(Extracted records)
⁂

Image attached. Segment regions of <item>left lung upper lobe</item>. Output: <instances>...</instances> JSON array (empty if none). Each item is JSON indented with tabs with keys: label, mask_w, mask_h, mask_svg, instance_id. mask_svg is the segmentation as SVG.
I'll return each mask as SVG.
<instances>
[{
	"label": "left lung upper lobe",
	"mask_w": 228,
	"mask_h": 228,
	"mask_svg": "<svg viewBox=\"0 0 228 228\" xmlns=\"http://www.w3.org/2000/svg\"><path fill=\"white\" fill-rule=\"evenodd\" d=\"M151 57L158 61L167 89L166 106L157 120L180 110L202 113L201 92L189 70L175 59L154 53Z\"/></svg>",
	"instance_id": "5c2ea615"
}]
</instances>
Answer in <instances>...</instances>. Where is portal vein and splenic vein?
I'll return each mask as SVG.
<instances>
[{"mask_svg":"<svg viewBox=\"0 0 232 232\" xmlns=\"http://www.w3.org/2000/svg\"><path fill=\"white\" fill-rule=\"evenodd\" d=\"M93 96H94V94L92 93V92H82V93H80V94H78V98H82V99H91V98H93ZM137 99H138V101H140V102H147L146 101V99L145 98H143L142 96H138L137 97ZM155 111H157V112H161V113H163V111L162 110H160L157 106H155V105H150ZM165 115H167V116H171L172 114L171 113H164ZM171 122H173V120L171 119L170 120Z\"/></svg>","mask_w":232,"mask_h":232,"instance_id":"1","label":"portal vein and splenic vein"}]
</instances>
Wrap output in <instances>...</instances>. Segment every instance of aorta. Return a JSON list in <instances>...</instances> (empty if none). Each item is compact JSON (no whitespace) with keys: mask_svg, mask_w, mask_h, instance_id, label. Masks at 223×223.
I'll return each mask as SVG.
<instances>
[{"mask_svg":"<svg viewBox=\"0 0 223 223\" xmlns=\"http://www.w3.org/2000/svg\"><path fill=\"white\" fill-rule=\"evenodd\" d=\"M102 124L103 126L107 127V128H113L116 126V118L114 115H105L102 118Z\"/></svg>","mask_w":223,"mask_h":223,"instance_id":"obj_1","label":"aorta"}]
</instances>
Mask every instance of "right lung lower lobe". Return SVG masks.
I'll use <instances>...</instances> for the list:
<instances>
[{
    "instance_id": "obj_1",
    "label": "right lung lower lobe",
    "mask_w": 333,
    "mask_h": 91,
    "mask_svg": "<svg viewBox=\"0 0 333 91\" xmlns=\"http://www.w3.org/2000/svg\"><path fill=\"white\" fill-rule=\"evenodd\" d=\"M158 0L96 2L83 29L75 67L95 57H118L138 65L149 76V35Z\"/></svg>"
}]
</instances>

⁂

## Task brief
Return the data in full, exactly as it appears above.

## Answer area
Image attached. Segment regions of <item>left lung upper lobe</item>. Output: <instances>...</instances> JSON array (empty if none). Each item is JSON indented with tabs with keys: label, mask_w, mask_h, mask_svg, instance_id. mask_svg is the segmentation as SVG.
I'll return each mask as SVG.
<instances>
[{
	"label": "left lung upper lobe",
	"mask_w": 228,
	"mask_h": 228,
	"mask_svg": "<svg viewBox=\"0 0 228 228\" xmlns=\"http://www.w3.org/2000/svg\"><path fill=\"white\" fill-rule=\"evenodd\" d=\"M151 57L158 61L167 89L166 106L157 120L180 110L202 113L201 92L189 70L175 59L154 53Z\"/></svg>",
	"instance_id": "5c2ea615"
}]
</instances>
Answer in <instances>...</instances>. Where is portal vein and splenic vein?
I'll return each mask as SVG.
<instances>
[{"mask_svg":"<svg viewBox=\"0 0 232 232\" xmlns=\"http://www.w3.org/2000/svg\"><path fill=\"white\" fill-rule=\"evenodd\" d=\"M93 96H94V94L92 93V92H82V93H80V94H78V98H82V99H91V98H93ZM137 99H138V101H140V102H147L146 101V99L145 98H143L142 96H138L137 97ZM155 111H157V112H161V113H163V111L162 110H160L157 106H155V105H150ZM165 115H167V116H171L172 114L171 113H164ZM171 122H173V120L171 119L170 120Z\"/></svg>","mask_w":232,"mask_h":232,"instance_id":"1","label":"portal vein and splenic vein"}]
</instances>
Wrap output in <instances>...</instances>. Segment every instance of aorta. Return a JSON list in <instances>...</instances> (empty if none). Each item is compact JSON (no whitespace) with keys: mask_svg, mask_w, mask_h, instance_id, label. Masks at 223×223.
I'll return each mask as SVG.
<instances>
[{"mask_svg":"<svg viewBox=\"0 0 223 223\" xmlns=\"http://www.w3.org/2000/svg\"><path fill=\"white\" fill-rule=\"evenodd\" d=\"M102 124L103 126L107 127V128H113L116 126V118L114 115H105L102 118Z\"/></svg>","mask_w":223,"mask_h":223,"instance_id":"obj_1","label":"aorta"}]
</instances>
Mask every instance of "right lung lower lobe". Return SVG masks.
I'll use <instances>...</instances> for the list:
<instances>
[{
    "instance_id": "obj_1",
    "label": "right lung lower lobe",
    "mask_w": 333,
    "mask_h": 91,
    "mask_svg": "<svg viewBox=\"0 0 333 91\" xmlns=\"http://www.w3.org/2000/svg\"><path fill=\"white\" fill-rule=\"evenodd\" d=\"M158 0L96 2L83 29L75 67L95 57H118L138 65L149 76V35Z\"/></svg>"
}]
</instances>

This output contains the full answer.